• _INPUT DATA_:
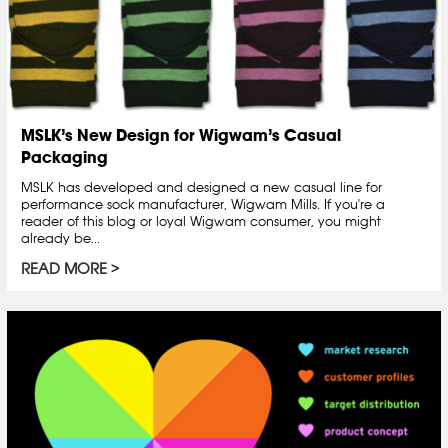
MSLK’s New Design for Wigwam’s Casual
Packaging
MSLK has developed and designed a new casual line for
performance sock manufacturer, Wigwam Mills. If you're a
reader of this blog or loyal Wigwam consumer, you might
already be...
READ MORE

* * *

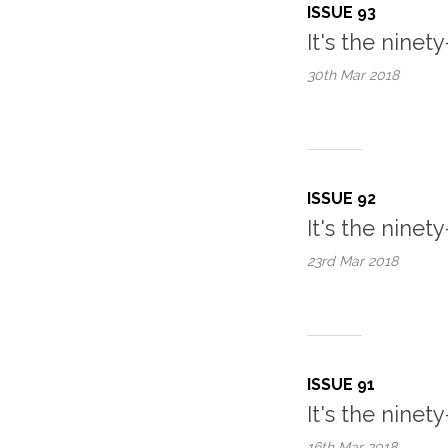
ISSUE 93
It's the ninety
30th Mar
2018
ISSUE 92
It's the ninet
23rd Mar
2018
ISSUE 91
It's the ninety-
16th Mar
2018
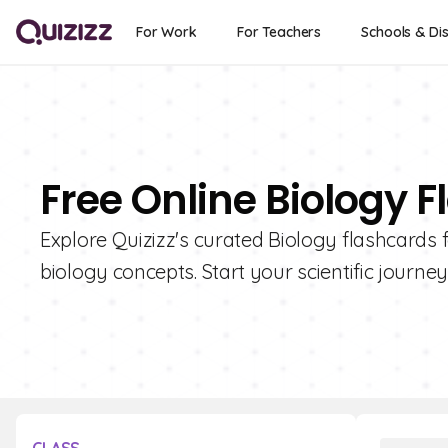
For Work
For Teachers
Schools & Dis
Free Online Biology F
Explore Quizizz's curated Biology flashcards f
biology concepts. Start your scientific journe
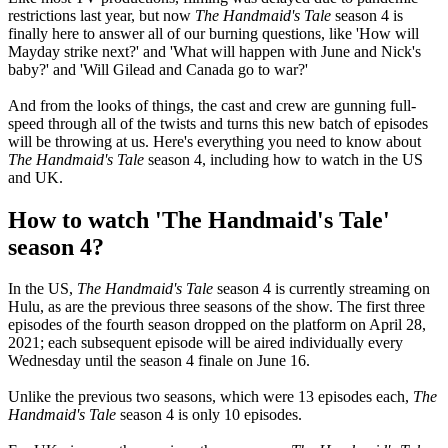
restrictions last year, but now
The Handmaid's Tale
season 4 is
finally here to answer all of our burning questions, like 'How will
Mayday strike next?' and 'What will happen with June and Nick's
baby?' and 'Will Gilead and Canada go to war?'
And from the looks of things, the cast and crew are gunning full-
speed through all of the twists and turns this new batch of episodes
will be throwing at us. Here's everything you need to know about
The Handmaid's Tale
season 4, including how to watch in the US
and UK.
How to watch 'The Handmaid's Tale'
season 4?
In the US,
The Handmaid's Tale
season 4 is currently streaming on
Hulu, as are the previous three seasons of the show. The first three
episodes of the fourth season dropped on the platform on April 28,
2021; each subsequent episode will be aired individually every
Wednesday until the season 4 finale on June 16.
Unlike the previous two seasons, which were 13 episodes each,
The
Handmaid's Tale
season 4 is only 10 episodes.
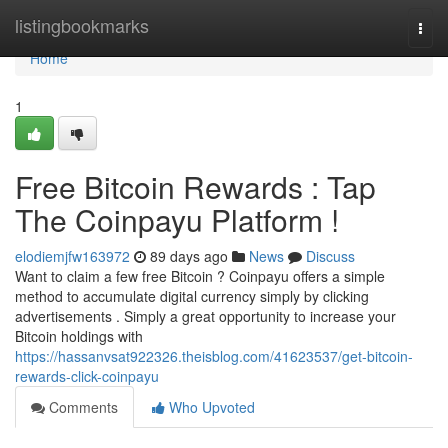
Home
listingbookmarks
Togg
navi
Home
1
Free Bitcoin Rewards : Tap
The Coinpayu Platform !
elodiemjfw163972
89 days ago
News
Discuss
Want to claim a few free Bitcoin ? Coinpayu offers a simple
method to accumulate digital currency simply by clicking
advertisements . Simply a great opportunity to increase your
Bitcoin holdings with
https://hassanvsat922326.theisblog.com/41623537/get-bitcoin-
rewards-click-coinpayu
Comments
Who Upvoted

==

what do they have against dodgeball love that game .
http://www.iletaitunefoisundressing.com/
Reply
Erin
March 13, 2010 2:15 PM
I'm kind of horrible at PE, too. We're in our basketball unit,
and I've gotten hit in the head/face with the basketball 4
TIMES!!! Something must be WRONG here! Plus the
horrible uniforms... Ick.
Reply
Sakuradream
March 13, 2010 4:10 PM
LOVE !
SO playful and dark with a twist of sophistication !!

• _WHAT YOU SHOULD DO_:
Count up the lines in the material above that contain the string "seasons", then state that figure alone.

• _PROBLEM SOLUTION_:
2